Your job is to compare those cooling patterns across cities over many years. You are not just asking, “Are cities warmer?” You are asking, “How fast do they cool, and how much of that change comes from land cover versus broader climate warming?” Causal forests are a machine learning method that helps estimate how one factor changes an outcome while accounting for other factors. In simple terms, it helps you separate the effect of city form from the background climate signal.

Why This Is a Good Topic

This is a strong science fair topic because it is measurable, data-rich, and tied to a real problem. Urban heat affects energy use, sleep, health, and heat risk. You can test the idea with free satellite data, land-cover maps, and public climate records, so you do not need a lab bench.
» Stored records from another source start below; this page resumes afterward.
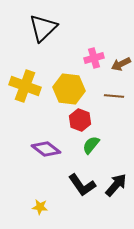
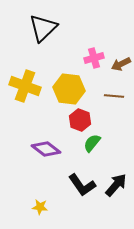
green semicircle: moved 1 px right, 2 px up
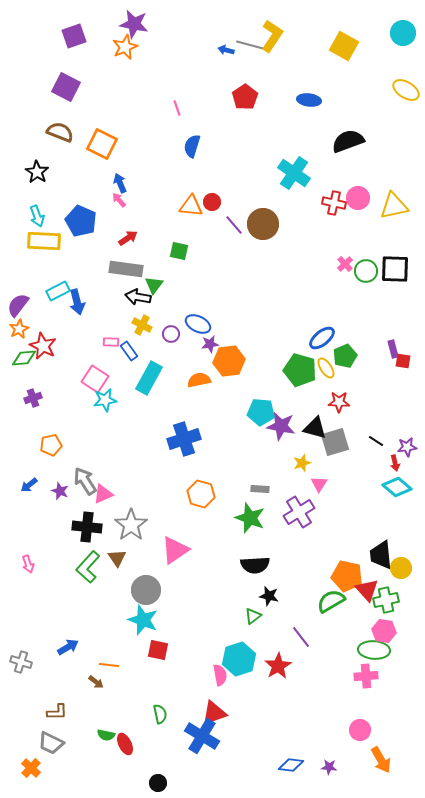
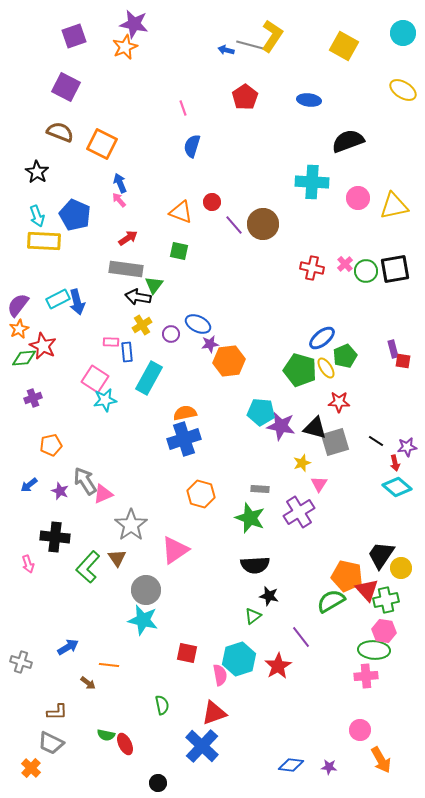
yellow ellipse at (406, 90): moved 3 px left
pink line at (177, 108): moved 6 px right
cyan cross at (294, 173): moved 18 px right, 9 px down; rotated 32 degrees counterclockwise
red cross at (334, 203): moved 22 px left, 65 px down
orange triangle at (191, 206): moved 10 px left, 6 px down; rotated 15 degrees clockwise
blue pentagon at (81, 221): moved 6 px left, 6 px up
black square at (395, 269): rotated 12 degrees counterclockwise
cyan rectangle at (58, 291): moved 8 px down
yellow cross at (142, 325): rotated 30 degrees clockwise
blue rectangle at (129, 351): moved 2 px left, 1 px down; rotated 30 degrees clockwise
orange semicircle at (199, 380): moved 14 px left, 33 px down
black cross at (87, 527): moved 32 px left, 10 px down
black trapezoid at (381, 555): rotated 40 degrees clockwise
cyan star at (143, 620): rotated 8 degrees counterclockwise
red square at (158, 650): moved 29 px right, 3 px down
brown arrow at (96, 682): moved 8 px left, 1 px down
green semicircle at (160, 714): moved 2 px right, 9 px up
blue cross at (202, 736): moved 10 px down; rotated 12 degrees clockwise
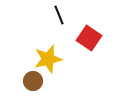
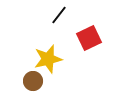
black line: rotated 60 degrees clockwise
red square: rotated 30 degrees clockwise
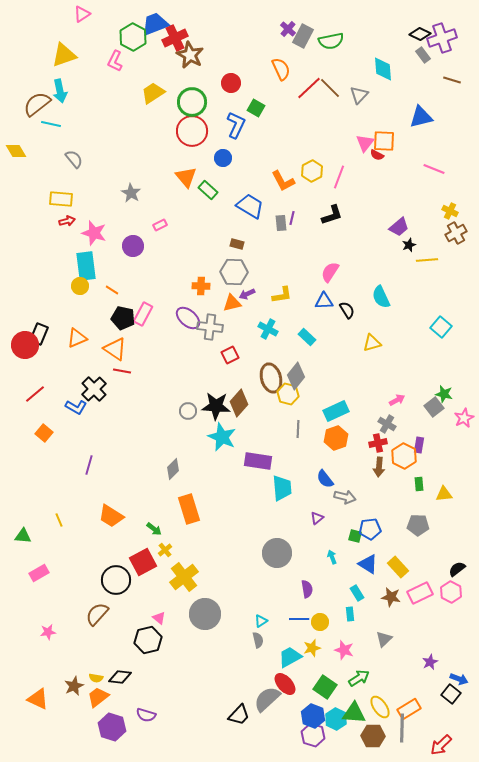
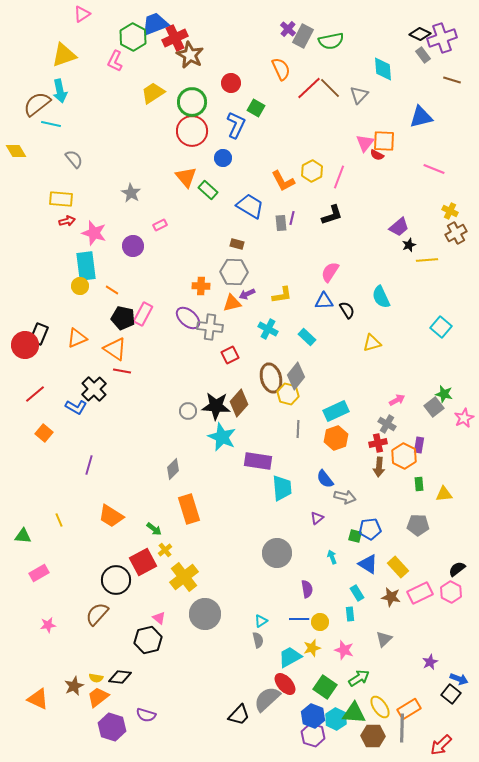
pink star at (48, 632): moved 7 px up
You also get to learn remote sensing, data cleaning, trend analysis, and causal thinking, which are all useful research skills.

Research Questions

• How does nighttime urban cooling rate change across cities with different tree cover levels?
• What is the effect of impervious surface fraction on nighttime cooling rate after sunset?
• Does nighttime cooling trend differ between urban cores and nearby suburban areas?
• To what extent does background regional warming explain changes in urban nighttime LST over two decades?
• Which land-cover variable best predicts slower nighttime cooling, tree cover, water cover, or impervious surface?
• How does nighttime cooling differ between humid and dry climate zones after controlling for land cover?
• To what extent do urban form variables reduce the apparent warming trend in MODIS nighttime LST?

Basic Materials

• Computer with reliable internet access.
• External hard drive or cloud storage for large satellite files.
• Spreadsheet software for data screening and plotting.
• Python installed with pandas, numpy, matplotlib, and scikit-learn.
• Google Earth Engine account for screening MODIS scenes and pulling land-cover data.
• Public land-cover dataset such as NLCD for U.S. cities or ESA WorldCover for global cities.
• NOAA or NASA climate records for background temperature comparison.

Advanced Materials

• Computer with high RAM and storage for large raster stacks.
• Python with xarray, rasterio, geopandas, statsmodels, and scikit-learn.
• QGIS for map inspection and spatial masking.
• MODIS LST night products from NASA Earthdata.
• MODIS land-cover products or a comparable global land-cover raster.
• City boundary shapefiles from census or municipal GIS portals.
• Reanalysis or station climate data for covariate control.
• Optional access to a workstation or university server for repeated model runs.

Software & Tools

• Google Earth Engine: Screens satellite scenes, builds city-scale composites, and helps match dates across years.
• Python: Cleans, joins, and models the time series and spatial predictors.
• QGIS: Checks city boundaries, land-cover masks, and map outputs.
• ImageJ: Measures image-based validation plots if you compare false-color map exports.
• R: Runs alternative statistics and makes publication-style graphics.

Experiment Steps

1. Define the city set and the exact time window you will compare.
2. Choose one nighttime LST product and one land-cover dataset so your inputs stay consistent.
3. Build a clean city-by-year table that links temperature trends to land-cover fractions and climate covariates.
4. Decide how you will separate local land-cover effects from background warming with a causal model or matched comparison design.
5. Plan validation checks that test whether your result changes when you switch cities, years, or masking rules.
6. Pre-register the main outcome you will report, such as cooling rate, trend slope, or model-attributed effect size.

Common Pitfalls

• Mixing daytime and nighttime MODIS products, which makes cooling trends impossible to compare.
• Using city boundaries that change over time, which can fake a trend that comes from geometry, not climate.
• Comparing raw LST values without masking clouds, water, or missing pixels, which adds noise and bias.
• Treating land cover and regional climate as the same effect, which hides whether the city itself or the broader climate drives the trend.
• Running a causal forest on too few cities or too few years, which makes the model unstable and hard to interpret.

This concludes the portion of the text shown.